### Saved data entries
[Start of Attachment]
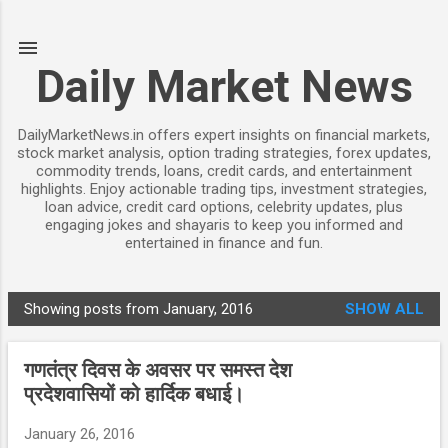
Skip to main content
Daily Market News
DailyMarketNews.in offers expert insights on financial markets,
stock market analysis, option trading strategies, forex updates,
commodity trends, loans, credit cards, and entertainment
highlights. Enjoy actionable trading tips, investment strategies,
loan advice, credit card options, celebrity updates, plus
engaging jokes and shayaris to keep you informed and
entertained in finance and fun.
Showing posts from January, 2016
SHOW ALL
P
o
गणतंत्र दिवस के अवसर पर समस्त देश
s
प्रदेशवासियों को हार्दिक बधाई।
t
s
January 26, 2016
[End of Attachment]
### Your assignment
Copy each line of the records that has "strategies" in it.

### Expected answer
stock market analysis, option trading strategies, forex updates,
highlights. Enjoy actionable trading tips, investment strategies,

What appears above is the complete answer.